With the ever-increasing rise in white-collar crimes like fraud, misappropriations of cash, improper use of funds, and other forms of occupational crimes, proprietors and employers are becoming victims of embezzlement. In many cases, the main perpetrators of such crimes are employees who have access to the business organization’s funds or senior executives in the case of a corporate enterprise.

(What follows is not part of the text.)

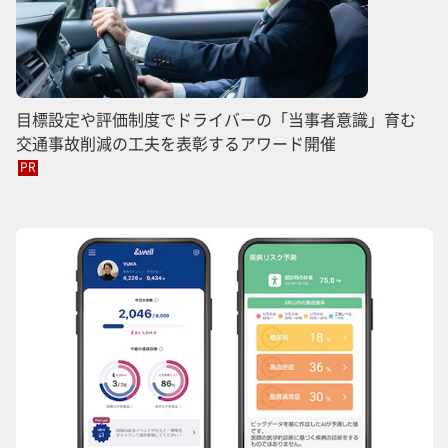
目標設定や評価制度でドライバーの「当事者意識」育む
交通事故削減の工夫を表彰するアワード開催
PR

According to Steve Sorensen, a financial consultant from Colorado, United States, who provides expert advice to corporate enterprises and individual proprietors on the measures they need to take to prevent embezzlement in their businesses, the size of the organization is irrelevant. This prominent Certified Public Accountant along with the professionals from the Steve Sorensen Embezzlement team have been assisting and educating businesses in Colorado on the steps the owners and top management need to take to avert such crimes for the last thirty years. These steps include:
List of Contents
- 1 Knowing when the business organization is most vulnerable
- 2 Establish an anti-embezzlement policy within the organization
- 3 Reinforce the values that the organization places on integrity
- 4 Establish audit committees and ensure regular meetings
- 5 Create special teams to assemble and implement plans to reduce the organization’s exposure to such crimes
- 6 Review the organization’s insurance
Knowing when the business organization is most vulnerable
At certain times of the year, some business organizations are more vulnerable than others because of a huge volume of transactions involving cash, and employees handling such cash have a temptation to misappropriate or swindle it.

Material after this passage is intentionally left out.